The record of U.S. policy from 1945 to 1949 challenges fundamental assumptions about U.S. understanding and involvement in the struggle over Palestine that continue to dominate mainstream interpretations of U.S. policy in the Middle East. Coming to grips with the U.S. record and its frequently mythified depiction of the struggle over Palestine is critical. Those engaged in the creation of the Common Archive, a project of Zochrot, the Israeli NGO, in which Israelis and Palestinians have joined to reconstruct the history of Palestinian villages destroyed by Israel in 1948, clearly understand the importance of this record. Palestinian historians have long written about this history, and Israel’s “New Historians” have confirmed it in their challenge to the dominant Israeli narrative of the war of 1948.

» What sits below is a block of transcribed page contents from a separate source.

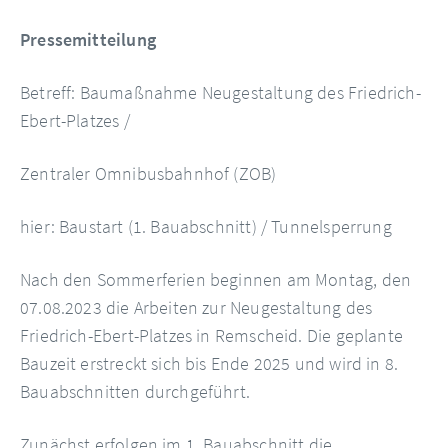
Pressemitteilung
Betreff: Baumaßnahme Neugestaltung des Friedrich-
Ebert-Platzes /
Zentraler Omnibusbahnhof (ZOB)
hier: Baustart (1. Bauabschnitt) / Tunnelsperrung
Nach den Sommerferien beginnen am Montag, den
07.08.2023 die Arbeiten zur Neugestaltung des
Friedrich-Ebert-Platzes in Remscheid. Die geplante
Bauzeit erstreckt sich bis Ende 2025 und wird in 8.
Bauabschnitten durchgeführt.
Zunächst erfolgen im 1. Bauabschnitt die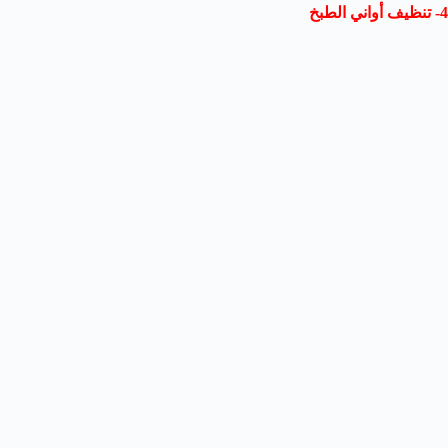
4- تنظيف أواني الطبخ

The Middle East in 2014 is not a mirror image of what it was in 1948, when the struggle over Palestine was at its height. "In the immediate postwar years, the United States defined its policy in the Near and Middle East in terms of assuring unimpeded access and control by U.S. oil companies of its great material prize, petroleum.
It almost seems like if the history that's usually just glossed over (if it's mentioned at all in the U.S.) included the reality of the history behind most U.S. foreign policy since WWII, there would be way less support for propaganda that somehow always justifies the invasion of other countries, and coincidentally works out to make the wealthiest people at the top even more wealthy. Always at the expense of freedom and liberty for the little people below who made the mistake of existing on top of the oil (or whatever natural resources happen to be the oil of the future) those at the top wanted to exploit.